The social role of the professional athlete has changed more in the past year than it has in decades. Gone are the years when professional athletes can simply show up in stadiums, sell sneakers and quietly return home after each game. If anything, 2016 has become the year of the athlete-activist, and the year in which many of America’s most influential sports heroes have found their voices.
From Colin Kaepernick to LeBron James, athletes have realized that their leadership roles extend far beyond their performances on the field or the court.
In a November 2015 interview with National Public Radio, National Basketball Association legend Kareem Abdul-Jabbar ripped Michael Jordan for his decision to remain politically neutral throughout his playing career.
“You can’t be afraid of losing shoe sales if you’re worried about your civil and human rights,” Abdul-Jabbar said of Jordan. “He took commerce over conscience. It’s unfortunate for him, but he’s gotta live with it.”

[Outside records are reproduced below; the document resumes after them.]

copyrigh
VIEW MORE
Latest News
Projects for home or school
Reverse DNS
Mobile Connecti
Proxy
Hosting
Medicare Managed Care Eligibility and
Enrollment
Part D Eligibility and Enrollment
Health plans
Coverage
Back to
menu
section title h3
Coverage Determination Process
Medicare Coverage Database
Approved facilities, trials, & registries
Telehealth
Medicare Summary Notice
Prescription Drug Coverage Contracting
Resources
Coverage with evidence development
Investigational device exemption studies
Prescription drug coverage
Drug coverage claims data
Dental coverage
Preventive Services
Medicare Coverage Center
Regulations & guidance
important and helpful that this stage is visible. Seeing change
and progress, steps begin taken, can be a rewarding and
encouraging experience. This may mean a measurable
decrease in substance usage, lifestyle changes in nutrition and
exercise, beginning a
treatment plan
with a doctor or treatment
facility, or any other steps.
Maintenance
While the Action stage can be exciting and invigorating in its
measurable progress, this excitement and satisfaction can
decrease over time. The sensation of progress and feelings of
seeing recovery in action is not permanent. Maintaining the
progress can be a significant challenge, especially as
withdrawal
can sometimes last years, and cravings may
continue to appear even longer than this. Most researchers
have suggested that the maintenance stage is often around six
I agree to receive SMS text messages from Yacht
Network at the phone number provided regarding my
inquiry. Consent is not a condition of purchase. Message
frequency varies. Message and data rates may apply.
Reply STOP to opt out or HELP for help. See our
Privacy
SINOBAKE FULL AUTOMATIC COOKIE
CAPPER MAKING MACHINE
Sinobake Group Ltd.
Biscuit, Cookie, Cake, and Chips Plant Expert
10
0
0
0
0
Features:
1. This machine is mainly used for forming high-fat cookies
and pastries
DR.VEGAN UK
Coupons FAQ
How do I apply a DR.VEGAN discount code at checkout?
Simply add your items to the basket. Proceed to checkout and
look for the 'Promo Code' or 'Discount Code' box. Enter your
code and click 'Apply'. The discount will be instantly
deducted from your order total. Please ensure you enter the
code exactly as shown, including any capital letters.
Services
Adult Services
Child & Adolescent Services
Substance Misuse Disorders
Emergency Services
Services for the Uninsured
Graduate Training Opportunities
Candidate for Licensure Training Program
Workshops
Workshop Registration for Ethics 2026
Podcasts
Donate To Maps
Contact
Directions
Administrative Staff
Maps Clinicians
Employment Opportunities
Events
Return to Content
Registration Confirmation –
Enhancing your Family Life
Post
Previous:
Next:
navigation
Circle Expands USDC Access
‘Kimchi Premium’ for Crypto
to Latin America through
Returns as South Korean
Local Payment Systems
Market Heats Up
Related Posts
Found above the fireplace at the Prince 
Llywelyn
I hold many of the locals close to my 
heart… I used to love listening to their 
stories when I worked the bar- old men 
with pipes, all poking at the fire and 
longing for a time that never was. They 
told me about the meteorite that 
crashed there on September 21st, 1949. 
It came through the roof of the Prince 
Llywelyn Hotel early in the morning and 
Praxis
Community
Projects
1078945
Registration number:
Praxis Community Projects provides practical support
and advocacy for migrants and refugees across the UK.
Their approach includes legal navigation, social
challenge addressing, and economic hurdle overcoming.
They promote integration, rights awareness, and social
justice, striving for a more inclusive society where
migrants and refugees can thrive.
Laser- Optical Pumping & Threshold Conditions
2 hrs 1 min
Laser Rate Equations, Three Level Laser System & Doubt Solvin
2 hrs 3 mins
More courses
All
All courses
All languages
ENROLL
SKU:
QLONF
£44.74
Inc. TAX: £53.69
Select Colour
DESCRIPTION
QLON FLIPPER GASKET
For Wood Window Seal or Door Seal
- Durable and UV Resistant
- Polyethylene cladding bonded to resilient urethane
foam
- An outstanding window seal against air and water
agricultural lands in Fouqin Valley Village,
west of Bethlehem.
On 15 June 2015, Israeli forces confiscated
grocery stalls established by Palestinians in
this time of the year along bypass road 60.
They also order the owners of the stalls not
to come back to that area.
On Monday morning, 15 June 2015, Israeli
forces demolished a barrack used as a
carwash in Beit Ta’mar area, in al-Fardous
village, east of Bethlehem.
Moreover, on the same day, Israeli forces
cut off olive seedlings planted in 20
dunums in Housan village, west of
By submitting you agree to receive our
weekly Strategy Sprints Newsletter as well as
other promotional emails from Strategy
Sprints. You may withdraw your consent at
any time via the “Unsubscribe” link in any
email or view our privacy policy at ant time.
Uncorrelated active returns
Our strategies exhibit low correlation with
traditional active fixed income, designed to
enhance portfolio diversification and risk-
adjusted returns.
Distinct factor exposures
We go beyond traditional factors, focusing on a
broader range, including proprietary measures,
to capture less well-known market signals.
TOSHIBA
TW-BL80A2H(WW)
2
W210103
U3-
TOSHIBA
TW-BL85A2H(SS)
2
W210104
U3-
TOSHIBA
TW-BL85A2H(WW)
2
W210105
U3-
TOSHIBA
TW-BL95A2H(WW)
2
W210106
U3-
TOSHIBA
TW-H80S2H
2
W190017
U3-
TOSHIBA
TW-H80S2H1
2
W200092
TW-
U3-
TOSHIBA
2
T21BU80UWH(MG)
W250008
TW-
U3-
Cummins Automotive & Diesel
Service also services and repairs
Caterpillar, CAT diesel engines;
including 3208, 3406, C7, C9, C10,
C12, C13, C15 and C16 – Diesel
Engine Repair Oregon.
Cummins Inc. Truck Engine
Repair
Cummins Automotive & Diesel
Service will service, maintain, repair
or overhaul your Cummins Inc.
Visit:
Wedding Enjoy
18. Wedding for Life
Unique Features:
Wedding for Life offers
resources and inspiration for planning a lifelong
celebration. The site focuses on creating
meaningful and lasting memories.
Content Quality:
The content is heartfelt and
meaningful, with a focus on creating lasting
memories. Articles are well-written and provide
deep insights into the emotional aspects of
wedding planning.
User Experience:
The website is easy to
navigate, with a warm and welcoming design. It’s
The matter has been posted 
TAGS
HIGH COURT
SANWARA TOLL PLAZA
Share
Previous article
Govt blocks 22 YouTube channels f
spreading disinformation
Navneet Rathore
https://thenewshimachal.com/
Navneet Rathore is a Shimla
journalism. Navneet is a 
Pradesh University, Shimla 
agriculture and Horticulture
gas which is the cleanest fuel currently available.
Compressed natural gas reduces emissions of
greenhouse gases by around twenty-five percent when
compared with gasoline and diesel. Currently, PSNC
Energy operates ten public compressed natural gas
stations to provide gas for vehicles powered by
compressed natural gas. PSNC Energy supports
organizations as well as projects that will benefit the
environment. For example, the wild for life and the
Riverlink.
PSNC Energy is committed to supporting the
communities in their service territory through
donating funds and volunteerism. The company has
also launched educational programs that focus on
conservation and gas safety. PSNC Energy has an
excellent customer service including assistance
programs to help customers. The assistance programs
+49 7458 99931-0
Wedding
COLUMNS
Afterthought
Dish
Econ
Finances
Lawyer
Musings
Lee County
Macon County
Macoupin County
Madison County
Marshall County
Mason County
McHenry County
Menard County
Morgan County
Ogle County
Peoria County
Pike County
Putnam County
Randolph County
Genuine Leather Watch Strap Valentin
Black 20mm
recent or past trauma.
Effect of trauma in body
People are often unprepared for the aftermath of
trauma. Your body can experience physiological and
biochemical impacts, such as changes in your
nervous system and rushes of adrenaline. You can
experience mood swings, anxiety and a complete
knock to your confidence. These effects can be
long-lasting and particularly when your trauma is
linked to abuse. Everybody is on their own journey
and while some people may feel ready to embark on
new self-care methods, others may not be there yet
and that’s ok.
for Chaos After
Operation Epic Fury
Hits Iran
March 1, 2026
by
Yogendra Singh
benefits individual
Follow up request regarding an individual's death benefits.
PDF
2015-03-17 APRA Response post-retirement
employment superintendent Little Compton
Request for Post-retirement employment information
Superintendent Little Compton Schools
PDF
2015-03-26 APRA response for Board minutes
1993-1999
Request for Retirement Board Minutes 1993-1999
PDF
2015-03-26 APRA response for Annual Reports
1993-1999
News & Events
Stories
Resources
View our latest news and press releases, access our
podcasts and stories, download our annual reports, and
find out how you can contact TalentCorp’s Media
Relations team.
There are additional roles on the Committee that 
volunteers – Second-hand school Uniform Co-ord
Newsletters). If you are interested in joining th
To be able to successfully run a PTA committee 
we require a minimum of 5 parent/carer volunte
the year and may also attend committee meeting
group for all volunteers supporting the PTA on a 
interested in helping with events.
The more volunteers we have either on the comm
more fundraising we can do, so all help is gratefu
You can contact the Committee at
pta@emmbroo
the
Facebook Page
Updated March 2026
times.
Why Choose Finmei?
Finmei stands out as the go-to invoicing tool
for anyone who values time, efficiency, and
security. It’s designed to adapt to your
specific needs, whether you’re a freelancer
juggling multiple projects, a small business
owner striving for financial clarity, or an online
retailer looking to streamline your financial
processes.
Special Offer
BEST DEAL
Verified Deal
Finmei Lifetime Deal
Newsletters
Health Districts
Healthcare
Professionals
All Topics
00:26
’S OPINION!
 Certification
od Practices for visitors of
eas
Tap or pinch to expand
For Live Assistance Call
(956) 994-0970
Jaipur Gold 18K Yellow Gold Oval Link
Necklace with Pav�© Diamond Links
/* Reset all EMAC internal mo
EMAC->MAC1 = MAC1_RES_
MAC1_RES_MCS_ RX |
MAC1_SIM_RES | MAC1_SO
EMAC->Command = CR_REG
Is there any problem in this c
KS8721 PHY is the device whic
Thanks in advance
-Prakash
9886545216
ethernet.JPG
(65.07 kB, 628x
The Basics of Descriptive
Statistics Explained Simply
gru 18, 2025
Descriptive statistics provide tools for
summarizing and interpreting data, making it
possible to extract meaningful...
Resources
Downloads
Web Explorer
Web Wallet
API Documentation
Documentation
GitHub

During the 1990s, a player of Jordan’s status could have been forgiven for refusing to engage with social issues and for protecting his brand. Now, just two decades down the road, we have come to a point where that sort of thinking couldn’t be further from reality.
No athlete has embodied the transition from brand ambassador to social icon more than LeBron James. Though James has spent the majority of his career chasing Jordan’s legacy as a basketball player, he has already eclipsed Jordan’s impact in the world of politics and social advocacy. When Eric Garner was choked to death by New York Police Department officers in 2014, James arrived to his next game against the Brooklyn Nets wearing a T-shirt that read “I Can’t Breathe,” Garner’s final words which became a rallying cry against the rampant and repugnant displays of police brutality across the United States. In spite of his precarious position in the public eye as basketball’s greatest modern superstar, James has stepped forward in moments of intense social crisis to stand as a voice for justice.
The difficulty of James’ position cannot be overstated. He is possibly the most famous athlete in America and his continued involvement in politics and social advocacy may preclude him from reaching the universal appeal of a player like Jordan. But I also think that James cares more about inner-city kids from Akron, Ohio than he does about selling basketball shoes. When James teamed up with Carmelo Anthony, Dwyane Wade and Chris Paul at the Excellence in Sports Performance Yearly Awards show this summer to deliver a speech about violence, advocacy and discrimination, the Cleveland talisman called upon other athletes to follow his example and to use their fame to help improve our country.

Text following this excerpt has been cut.